The Whigs were a political faction and then a political party in the parliaments of England, Scotland, Great Britain, Ireland and the United Kingdom.

Quotes

  • The British Whig, in the natural history of politics, forms a species which, like all those of the amphibious class, exists very easily, but is difficult to describe. Shall we call them, with their opponents, Tories out of office? or, as continental writers love it, take them for the representatives of certain popular principles? In the latter case we should get embarrassed in the same difficulty as the historian of the Whigs, Mr. Cooke, who, with great naïvété confesses in his “History of Parties” that it is indeed a certain number of “liberal, moral and enlightened principles” which constitutes the Whig party, but that it was greatly to be regretted that during the more than a century and a half that the Whigs have existed, they have been, when in office, always prevented from carrying out these principles. So that in reality, according to the confession of their own historian, the Whigs represent something quite different from their professed-liberal and enlightened principles.” Thus they are in the same position as the drunkard brought up before the Lord Mayor who declared that he represented the Temperance principle but from some accident or other always got drunk on Sundays.

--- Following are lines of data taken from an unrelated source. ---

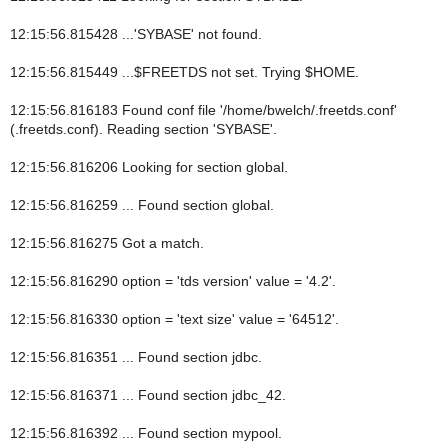
12:15:56.815428 ...'SYBASE' not found.
12:15:56.815449 ...$FREETDS not set. Trying $HOME.
12:15:56.816183 Found conf file '/home/bwelch/.freetds.conf'
(.freetds.conf). Reading section 'SYBASE'.
12:15:56.816206 Looking for section global.
12:15:56.816259 ... Found section global.
12:15:56.816275 Got a match.
12:15:56.816290 option = 'tds version' value = '4.2'.
12:15:56.816330 option = 'text size' value = '64512'.
12:15:56.816351 ... Found section jdbc.
12:15:56.816371 ... Found section jdbc_42.
12:15:56.816392 ... Found section mypool.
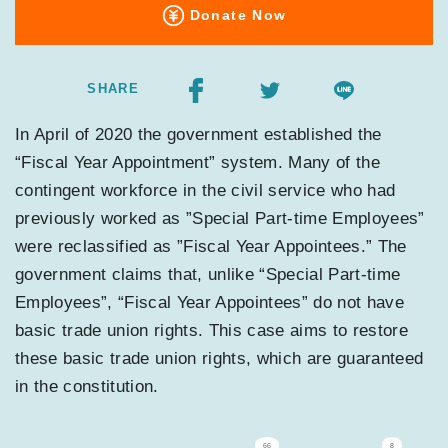
Donate Now
SHARE
In April of 2020 the government established the
“Fiscal Year Appointment” system. Many of the
contingent workforce in the civil service who had
previously worked as ”Special Part-time Employees”
were reclassified as ”Fiscal Year Appointees.” The
government claims that, unlike “Special Part-time
Employees”, “Fiscal Year Appointees” do not have
basic trade union rights. This case aims to restore
these basic trade union rights, which are guaranteed
in the constitution.
66
8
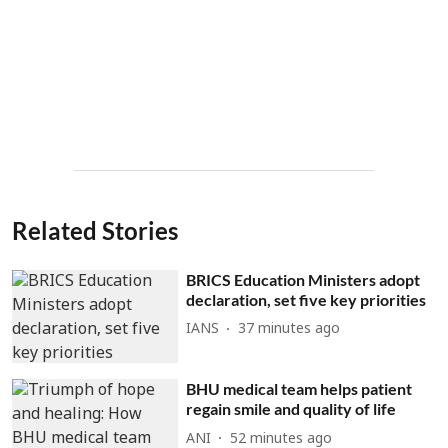
Related Stories
BRICS Education Ministers adopt
declaration, set five key priorities
IANS
37 minutes ago
BHU medical team helps patient
regain smile and quality of life
ANI
52 minutes ago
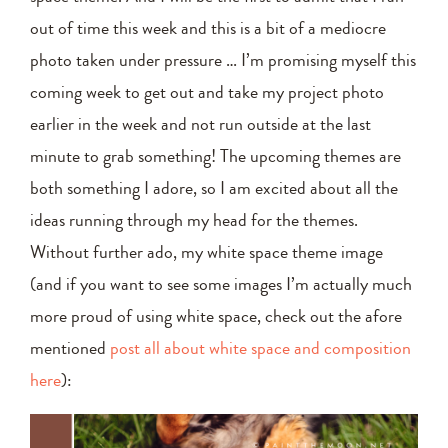
out of time this week and this is a bit of a mediocre
photo taken under pressure … I’m promising myself this
coming week to get out and take my project photo
earlier in the week and not run outside at the last
minute to grab something! The upcoming themes are
both something I adore, so I am excited about all the
ideas running through my head for the themes.
Without further ado, my white space theme image
(and if you want to see some images I’m actually much
more proud of using white space, check out the afore
mentioned
post all about white space and composition
here
):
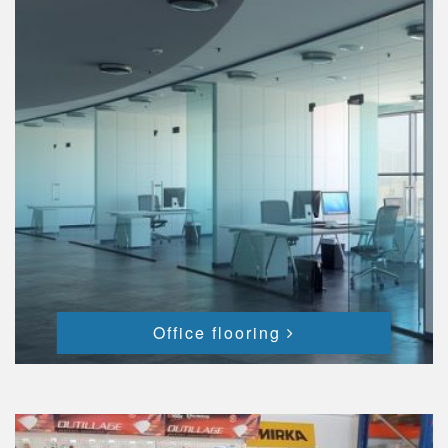
Office flooring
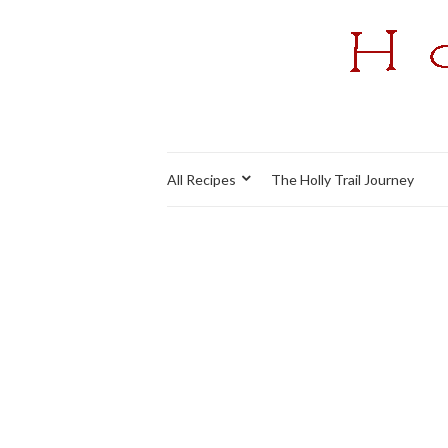
All Recipes
The Holly Trail Journey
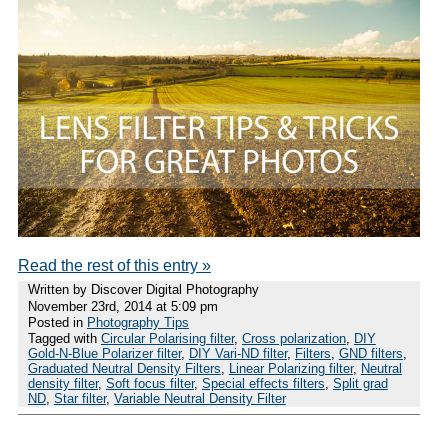
Read the rest of this entry »
Written by Discover Digital Photography
November 23rd, 2014 at 5:09 pm
Posted in
Photography Tips
Tagged with
Circular Polarising filter
,
Cross polarization
,
DIY
Gold-N-Blue Polarizer filter
,
DIY Vari-ND filter
,
Filters
,
GND filters
,
Graduated Neutral Density Filters
,
Linear Polarizing filter
,
Neutral
density filter
,
Soft focus filter
,
Special effects filters
,
Split grad
ND
,
Star filter
,
Variable Neutral Density Filter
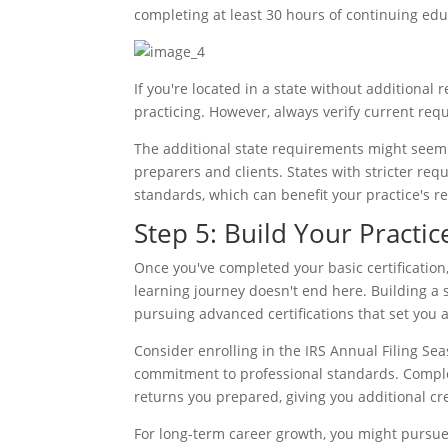
completing at least 30 hours of continuing edu
If you're located in a state without additional
practicing. However, always verify current requ
The additional state requirements might seem 
preparers and clients. States with stricter re
standards, which can benefit your practice's r
Step 5: Build Your Practi
Once you've completed your basic certification,
learning journey doesn't end here. Building a 
pursuing advanced certifications that set you 
Consider enrolling in the IRS Annual Filing S
commitment to professional standards. Complet
returns you prepared, giving you additional cre
For long-term career growth, you might pursue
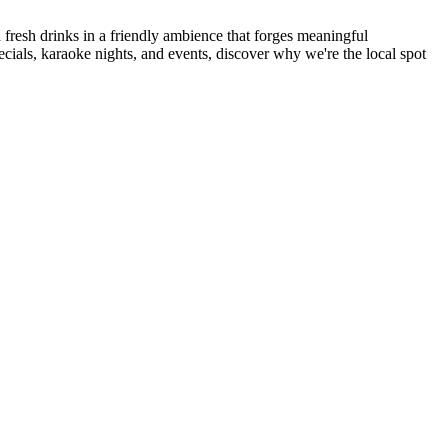
resh drinks in a friendly ambience that forges meaningful
ecials, karaoke nights, and events, discover why we're the local spot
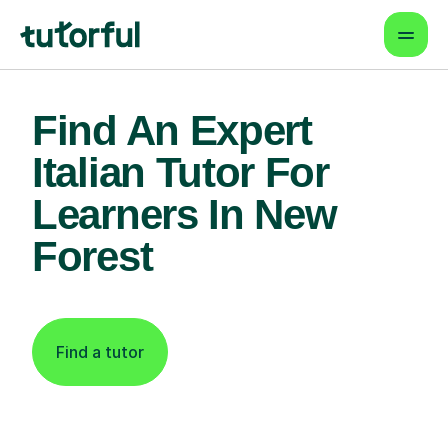
Find An Expert
Italian Tutor For
Learners In New
Forest
Find a tutor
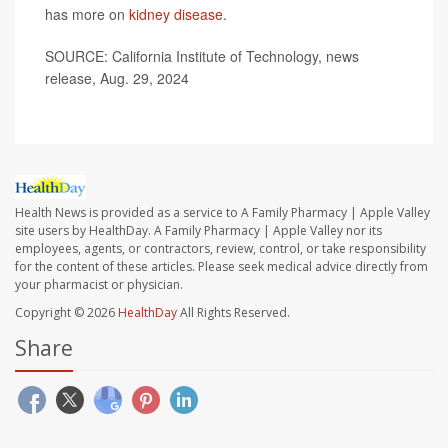
has more on
kidney disease
.
SOURCE: California Institute of Technology, news
release, Aug. 29, 2024
Health News is provided as a service to A Family Pharmacy | Apple Valley
site users by HealthDay. A Family Pharmacy | Apple Valley nor its
employees, agents, or contractors, review, control, or take responsibility
for the content of these articles. Please seek medical advice directly from
your pharmacist or physician.
Copyright © 2026
HealthDay
All Rights Reserved.
Share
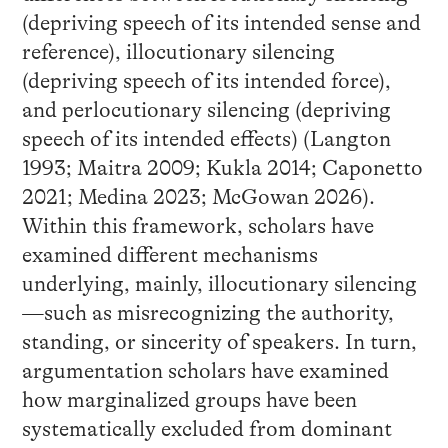
(depriving speech of its intended sense and
reference), illocutionary silencing
(depriving speech of its intended force),
and perlocutionary silencing (depriving
speech of its intended effects) (Langton
1993; Maitra 2009; Kukla 2014; Caponetto
2021; Medina 2023; McGowan 2026).
Within this framework, scholars have
examined different mechanisms
underlying, mainly, illocutionary silencing
—such as misrecognizing the authority,
standing, or sincerity of speakers. In turn,
argumentation scholars have examined
how marginalized groups have been
systematically excluded from dominant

  • The Whigs are the aristocratic representatives of the bourgeoisie, of the industrial and commercial middle class. Under the condition that the Bourgeoisie should abandon to them, to an oligarchy of aristocratic families, the monopoly of government and the exclusive possession of office, they make to the middle class, and assist it in conquering, all those concessions, which in — the course of social and political development — have shown themselves to have become unavoidable and undelayable. Neither more nor less. And as often as such an unavoidable measure has been passed, they declare loudly that herewith the end of historical progress has been obtained; that the whole social movement has carried its ultimate purpose, and then they “cling to finality.” They can support more easily than ‘the Tories, a decrease of their rental revenues, because they consider themselves as the heaven-born farmers of the revenues of the British Empire. They can renounce the monopoly of the Corn Laws, as long as — they maintain the monopoly of government as their family property. Ever since the “glorious revolution” of 1688 the Whigs, with short intervals, caused principally by the first French Revolution and the consequent reaction, have found themselves in the. enjoyment of the public offices. Whoever recalls to his mind this period of English history, will find no other distinctive mark of Whigdom but the maintenance of their family oligarchy. The interests and principles which they represent besides, from time to time, do not belong to the Whigs; they are forced upon them. by the development of the industrial and commercial class, the Bourgeoisie.
  • It is evident what a distastefully heterogeneous mixture the character of the British Whigs must turn out to be: Feudalists, who are at the same time Malthusians, money-mongers with feudal prejudices, aristocrats without point of honor, Bourgeois without industrial activity, finality — men with progressive phrases, progressists with fanatical Conservatism, traffickers in homeopathical fractions of reforms, fosterers of family — nepotism, Grand Masters of corruption, hypocrites of religion, Tartuffes of politics.
  • With the Bourgeoisie it has in common the hatred against aristocrats. In the Whigs it hates the one and the other, aristocrats and Bourgeois, the landlord who oppresses, and the money lord who exploits it. In the Whig it hates the oligarchy which has ruled over England for more than a century, and by which the People is excluded from the direction of its own affairs.